The general rule with tires is going from a street tire like the Pilot Sport 2 to a DOT-R like the Pilot Sport Cup or Hoosier R6 is worth about 2s per min of track.

If you go to a full slick those are worth another 1s or more. In the video the noise you hear from the tires makes it unlikely that they are running a tire like a full slick or an R6. However, they could still be running a moderate dot-r.

Basically we don't have enough information to make a good comparison.

One thing that is possible. Nissan may have pulled a elise/z06/s2000 like move and put a good suspension in a stock car. The reason BMWs don't usually put up good times stock is the horrid front camber curve combined with the limited room for alignments adjustments and narrow tires for the weight of the car.

The reason the Z06/Nissan/Elise put up very, very good times for a stock car is the run an aggressive double wishbone suspension, a lot of tire for the weights of the car, and often have good alignment possiblites without needing to replace struts.

I have an E46 M3 and an Elise. Both make about the same HP/LB. Yet the elise is much faster at a track stock than the M was stock. The difference is almost 5s/min. 2 of those are from the fact the elise comes with tires similar to the CSL, still that leaves 3s thats mostly due to the suspension.
What happened to my ally in science? Well that is not so fair of me... If folks always agreed on everything life would be boring. Perhaps lucid has already properly defended the use of simple statistics to understand the performance cars obtain. But I will continue.
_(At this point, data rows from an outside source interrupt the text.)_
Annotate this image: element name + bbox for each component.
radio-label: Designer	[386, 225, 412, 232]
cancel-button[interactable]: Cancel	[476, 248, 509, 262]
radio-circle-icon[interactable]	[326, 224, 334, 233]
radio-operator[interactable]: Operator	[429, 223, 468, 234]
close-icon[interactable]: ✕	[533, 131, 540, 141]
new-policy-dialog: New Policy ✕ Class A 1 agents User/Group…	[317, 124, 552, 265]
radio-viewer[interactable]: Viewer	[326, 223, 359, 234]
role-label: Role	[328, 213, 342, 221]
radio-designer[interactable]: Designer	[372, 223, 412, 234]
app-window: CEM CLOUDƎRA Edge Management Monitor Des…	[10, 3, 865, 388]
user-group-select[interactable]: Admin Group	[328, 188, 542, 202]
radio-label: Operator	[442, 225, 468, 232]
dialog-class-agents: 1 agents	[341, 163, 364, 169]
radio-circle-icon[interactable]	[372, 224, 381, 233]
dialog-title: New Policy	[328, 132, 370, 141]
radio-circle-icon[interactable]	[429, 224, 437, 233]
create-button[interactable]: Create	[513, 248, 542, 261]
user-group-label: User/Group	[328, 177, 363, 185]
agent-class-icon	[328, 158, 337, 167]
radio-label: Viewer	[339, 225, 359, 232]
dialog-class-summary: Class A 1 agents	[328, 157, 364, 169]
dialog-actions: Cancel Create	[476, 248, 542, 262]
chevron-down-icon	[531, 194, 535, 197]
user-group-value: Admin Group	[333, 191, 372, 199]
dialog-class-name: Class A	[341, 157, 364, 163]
Like he said the chart covers tons of random variables the idea is the see what parts are random and what parts are due to the physics. I certainly agree that having two complete regressions, one with street tires and one with race tires would be more valuable, but for the most part that data are unavailable. Hence my comment about cars below the line and those above the line. Those like the Elise should (didn't check it myself) be below the line due to their inherent design strengths specifically to make them perform better than other cars of a similar power to weight ratio. For example their suspension (as you mentioned) low moments of inertia, low cg, etc., etc. All such factors engineered into the car will simply push it below the line. Tires are the same, they just happen to give a "big push".

This leads back to the GT-R. I do not doubt that Nissan has put some real high speed "trickery" into this car. By "trickery" I don't mean magic, I simply mean engineering and design effort focused on making it a real track monster. The trick AWD system, traction control system and DCT as well will push it below the line (or at least in that direction). This is then THE question: how far below the curve is reasonable/possible with a totally stock vehicle? lucid could translate this to a percentage/# of std. deviations out etc. or other more concrete numbers, but my gut tells me it is simply too far out to be running street tires and have the power and weight it claims to. My first observation of this was simply the fact that almost all cars <7:40 have >500 hp and <1500kg. Now that immediate observation is even more strongly shown as how far of an outlier it is - the furthest - even given cars known to be running (street legal) race tires. Heck we even now have the direct admission from the Nissan fellow about "shaved" tires or whatever. Even if I did not now know this extra piece of informaton I would still stick to my guns - the car is simply too far below the curve.

Give it just a bit more thought .

My conclusion and standing bet (if anyone is interested) is that at least one of my previous points 1-4 are the case for the GT-R and this 7:38 lap.